### SOURCE INFORMATION
☆ ☆ ☆ ☆ ☆ ☆ ☆
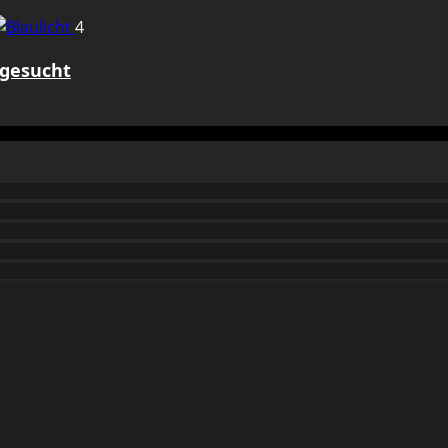
4
 gesucht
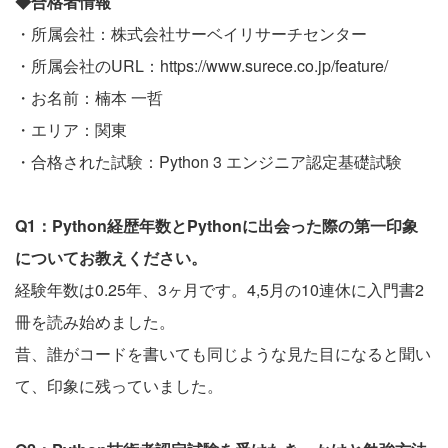
◆合格者情報
・所属会社：株式会社サーベイリサーチセンター
・所属会社のURL：
https://www.surece.co.jp/feature/
・お名前：楠本 一哲
・エリア：関東
・合格された試験：Python 3 エンジニア認定基礎試験
Q1：Python経歴年数とPythonに出会った際の第一印象
についてお教えください。
経験年数は0.25年、3ヶ月です。4,5月の10連休に入門書2
冊を読み始めました。
昔、誰がコードを書いても同じような見た目になると聞い
て、印象に残っていました。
☆ ☆ ☆ ☆ ☆ ☆ ☆
Give the records back verbatim, pictures excluded.

4
 gesucht
◆合格者情報
・所属会社：株式会社サーベイリサーチセンター
・所属会社のURL：
https://www.surece.co.jp/feature/
・お名前：楠本 一哲
・エリア：関東
・合格された試験：Python 3 エンジニア認定基礎試験
Q1：Python経歴年数とPythonに出会った際の第一印象
についてお教えください。
経験年数は0.25年、3ヶ月です。4,5月の10連休に入門書2
冊を読み始めました。
昔、誰がコードを書いても同じような見た目になると聞い
て、印象に残っていました。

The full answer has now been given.